Hinterher kann man es ja immer sagen, aber: Seitdem Nicolas Hebisch regelmäßiger zum Einsatz kam hatte ich immer so ein Gefühl, dass er für uns in der Relegation mal noch einen ganz wichtigen Treffer erzielen wird ;-). Warum er sich im Spiel nicht gleich ein Denkmal setzt, indem er noch 2 Buden nachlegt, die ihm quasi schon auf dem Schlappen saßen, wird allerdings nur er selbst beantworten können…

Sei es drum, der Club ging mit dem 1-0 in die Pause und führte aus meiner Sicht zu diesem Zeitpunkt auch verdient, wenngleich Offenbach eigentlich immer irgendwie gefährlich blieb und man eine Ahnung davon bekam, welche Spielidee die Mannschaft von Rico Schmitt so verfolgt. Und ganz ehrlich: Ich kann mir schon gut erklären, warum man dieses Team aus Kickers-Sicht mögen muss. Die Truppe ist unheimlich robust, ganz offensichtlich mit dem einen oder anderen richtigen ‚Typen‘ bestückt und eben wirklich spielstark – auch wenn es für eine sehr klare Chance meiner Erinnerung nach nicht gereicht hat. Was aber auch daran lag, dass der Club sehr geschickt und laufintensiv verteidigte und bis auf eine Phase in der zweiten Halbzeit, in der der Druck der Offenbacher doch deutlich zunahm, immer einen Fuß dazwischen hatte und in den wichtigen Momenten für Entlastung sorgen konnte.
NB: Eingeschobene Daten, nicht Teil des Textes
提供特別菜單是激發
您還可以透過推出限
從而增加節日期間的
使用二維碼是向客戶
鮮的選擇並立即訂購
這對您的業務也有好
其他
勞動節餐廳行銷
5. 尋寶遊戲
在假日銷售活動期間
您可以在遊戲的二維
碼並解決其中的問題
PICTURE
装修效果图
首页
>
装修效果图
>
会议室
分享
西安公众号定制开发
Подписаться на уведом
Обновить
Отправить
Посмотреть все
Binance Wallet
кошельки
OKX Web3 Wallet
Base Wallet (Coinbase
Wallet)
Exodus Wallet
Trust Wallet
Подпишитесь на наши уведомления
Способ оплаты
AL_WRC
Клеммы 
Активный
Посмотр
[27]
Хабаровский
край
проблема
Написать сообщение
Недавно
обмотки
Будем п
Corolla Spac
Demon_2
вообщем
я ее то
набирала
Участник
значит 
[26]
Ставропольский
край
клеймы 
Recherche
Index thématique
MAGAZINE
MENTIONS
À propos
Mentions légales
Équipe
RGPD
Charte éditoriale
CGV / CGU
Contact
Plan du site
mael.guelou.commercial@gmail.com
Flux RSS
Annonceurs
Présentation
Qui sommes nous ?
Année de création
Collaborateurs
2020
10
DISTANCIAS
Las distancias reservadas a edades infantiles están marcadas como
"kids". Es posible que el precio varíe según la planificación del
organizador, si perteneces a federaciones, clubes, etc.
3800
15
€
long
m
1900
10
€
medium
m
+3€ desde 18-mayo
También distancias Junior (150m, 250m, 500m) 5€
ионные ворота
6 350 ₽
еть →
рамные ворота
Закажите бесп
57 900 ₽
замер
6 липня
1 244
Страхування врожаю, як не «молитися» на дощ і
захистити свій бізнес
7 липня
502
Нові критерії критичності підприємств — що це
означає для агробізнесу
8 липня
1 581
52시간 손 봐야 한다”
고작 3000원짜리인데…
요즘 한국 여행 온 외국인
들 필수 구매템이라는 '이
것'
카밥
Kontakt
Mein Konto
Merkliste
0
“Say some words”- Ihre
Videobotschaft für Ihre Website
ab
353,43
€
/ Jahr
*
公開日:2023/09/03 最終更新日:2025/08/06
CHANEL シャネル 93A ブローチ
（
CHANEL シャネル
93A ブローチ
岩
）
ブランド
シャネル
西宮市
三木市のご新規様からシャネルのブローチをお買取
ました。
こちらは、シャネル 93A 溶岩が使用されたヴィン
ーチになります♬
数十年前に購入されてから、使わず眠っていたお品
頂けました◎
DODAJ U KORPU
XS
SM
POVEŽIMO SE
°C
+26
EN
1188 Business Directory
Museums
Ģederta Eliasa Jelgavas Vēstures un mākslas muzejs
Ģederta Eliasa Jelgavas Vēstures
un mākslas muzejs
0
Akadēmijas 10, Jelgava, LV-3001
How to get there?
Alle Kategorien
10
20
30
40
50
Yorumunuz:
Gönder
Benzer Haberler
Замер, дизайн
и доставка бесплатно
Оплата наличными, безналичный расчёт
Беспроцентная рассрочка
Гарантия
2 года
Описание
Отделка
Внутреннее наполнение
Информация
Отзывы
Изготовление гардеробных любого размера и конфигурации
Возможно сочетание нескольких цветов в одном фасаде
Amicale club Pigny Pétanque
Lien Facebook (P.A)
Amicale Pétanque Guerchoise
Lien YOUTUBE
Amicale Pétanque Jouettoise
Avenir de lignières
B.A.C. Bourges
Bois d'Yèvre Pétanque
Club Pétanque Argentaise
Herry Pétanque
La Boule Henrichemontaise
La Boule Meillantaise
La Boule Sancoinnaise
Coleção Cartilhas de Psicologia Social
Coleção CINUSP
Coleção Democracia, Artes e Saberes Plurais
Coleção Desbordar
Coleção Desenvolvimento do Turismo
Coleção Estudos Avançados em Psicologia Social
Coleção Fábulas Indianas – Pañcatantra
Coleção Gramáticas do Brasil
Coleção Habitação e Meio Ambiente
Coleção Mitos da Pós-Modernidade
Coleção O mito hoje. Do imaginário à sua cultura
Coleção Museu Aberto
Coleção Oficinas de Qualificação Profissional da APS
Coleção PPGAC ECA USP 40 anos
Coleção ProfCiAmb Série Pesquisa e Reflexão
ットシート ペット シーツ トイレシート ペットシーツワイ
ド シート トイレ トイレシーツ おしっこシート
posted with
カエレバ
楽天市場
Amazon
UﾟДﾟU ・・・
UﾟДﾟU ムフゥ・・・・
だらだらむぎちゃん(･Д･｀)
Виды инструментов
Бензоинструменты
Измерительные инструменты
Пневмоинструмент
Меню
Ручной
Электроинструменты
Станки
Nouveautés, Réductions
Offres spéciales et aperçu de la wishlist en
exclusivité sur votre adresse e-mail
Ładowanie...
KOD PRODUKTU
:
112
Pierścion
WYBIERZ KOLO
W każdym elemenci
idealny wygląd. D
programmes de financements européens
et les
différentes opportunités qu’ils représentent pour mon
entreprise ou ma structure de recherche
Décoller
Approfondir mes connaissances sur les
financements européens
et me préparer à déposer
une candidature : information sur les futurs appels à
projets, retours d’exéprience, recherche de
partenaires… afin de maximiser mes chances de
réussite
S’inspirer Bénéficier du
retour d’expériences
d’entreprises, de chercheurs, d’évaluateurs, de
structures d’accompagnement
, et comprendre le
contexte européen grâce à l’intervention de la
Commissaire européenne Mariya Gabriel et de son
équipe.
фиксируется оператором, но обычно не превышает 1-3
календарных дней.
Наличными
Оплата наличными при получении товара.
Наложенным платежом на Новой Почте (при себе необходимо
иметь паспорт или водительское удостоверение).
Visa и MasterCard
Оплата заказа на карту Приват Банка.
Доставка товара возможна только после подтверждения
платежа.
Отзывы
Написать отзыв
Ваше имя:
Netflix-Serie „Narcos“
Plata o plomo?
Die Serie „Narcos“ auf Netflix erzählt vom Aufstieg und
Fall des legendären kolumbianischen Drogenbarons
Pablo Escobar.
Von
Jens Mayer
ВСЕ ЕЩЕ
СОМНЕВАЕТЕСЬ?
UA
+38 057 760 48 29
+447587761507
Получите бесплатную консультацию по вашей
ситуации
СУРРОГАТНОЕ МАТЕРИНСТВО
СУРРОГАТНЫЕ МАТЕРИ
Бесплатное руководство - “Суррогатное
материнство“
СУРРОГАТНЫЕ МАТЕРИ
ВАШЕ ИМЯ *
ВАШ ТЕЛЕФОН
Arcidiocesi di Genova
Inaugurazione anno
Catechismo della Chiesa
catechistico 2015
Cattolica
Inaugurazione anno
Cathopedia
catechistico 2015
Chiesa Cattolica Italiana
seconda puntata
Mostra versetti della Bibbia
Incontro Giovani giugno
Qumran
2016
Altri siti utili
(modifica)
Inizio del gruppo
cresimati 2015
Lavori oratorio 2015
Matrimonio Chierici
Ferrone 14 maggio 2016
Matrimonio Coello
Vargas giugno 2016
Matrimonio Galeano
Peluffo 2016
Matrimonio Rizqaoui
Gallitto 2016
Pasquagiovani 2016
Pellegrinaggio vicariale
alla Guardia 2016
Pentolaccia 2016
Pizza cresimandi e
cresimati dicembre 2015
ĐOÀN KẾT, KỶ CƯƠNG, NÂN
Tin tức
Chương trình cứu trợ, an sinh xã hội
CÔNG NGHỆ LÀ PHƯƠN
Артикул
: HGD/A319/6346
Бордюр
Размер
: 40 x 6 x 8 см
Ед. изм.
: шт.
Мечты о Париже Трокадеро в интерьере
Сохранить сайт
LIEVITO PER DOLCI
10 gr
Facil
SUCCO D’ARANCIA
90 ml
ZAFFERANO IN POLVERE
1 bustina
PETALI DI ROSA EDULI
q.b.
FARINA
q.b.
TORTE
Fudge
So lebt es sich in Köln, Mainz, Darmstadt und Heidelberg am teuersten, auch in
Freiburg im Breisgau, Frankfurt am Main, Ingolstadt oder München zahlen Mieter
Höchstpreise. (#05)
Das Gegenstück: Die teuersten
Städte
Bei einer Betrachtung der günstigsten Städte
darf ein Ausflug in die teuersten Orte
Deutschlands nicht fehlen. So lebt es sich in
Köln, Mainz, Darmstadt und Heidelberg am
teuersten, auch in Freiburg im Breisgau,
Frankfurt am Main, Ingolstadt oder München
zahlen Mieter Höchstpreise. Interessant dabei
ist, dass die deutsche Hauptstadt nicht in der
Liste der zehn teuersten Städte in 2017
Trotzdem, wie gesagt, die richtig großen Chancen auf Offenbacher Seite (glücklicherweise) nicht zustande kamen, bin ich der Meinung, dass diese Relegation noch lange nicht gegessen ist – machen die Kickers im Rückspiel ein frühes Tor, brennt auch am Bieberer Berg die Hütte und dann wird es noch einmal richtig interessant. Das gilt aber natürlich auch umgekehrt: Gelingt uns ein Treffer in Offenbach, dürfte der Drops doch einigermaßen gelutscht sein. Denn trotz allen Respekts für den Gegner: Nach einem 0-1-Rückstand gegen uns sehe ich Kickers Offenbach keine drei Tore schießen.

Dass es im Rückspiel überhaupt noch einmal spannend wird, liegt neben den beiden nicht genutzten Hebisch-Möglichkeiten natürlich auch daran, dass Christian Beck die Kugel in der 90. Minute nach einem Pfostenschuss von Marius Sowislo nicht an Daniel Endres im Tor vorbeibringt. In der Situation habe ich, glaube ich, ganze Büschel an Haaren verloren. So ist die Konstellation für die zweite Begegnung eigentlich recht klar: Offenbach muss mit 2 Toren Unterschied gewinnen, um den Aufstieg noch zu packen, während wir natürlich alles daran setzen werden, dass das nicht passiert. Und ich denke immer noch und nach diesem ersten Spiel erst recht, dass wir uns am Ende auch durchsetzen werden!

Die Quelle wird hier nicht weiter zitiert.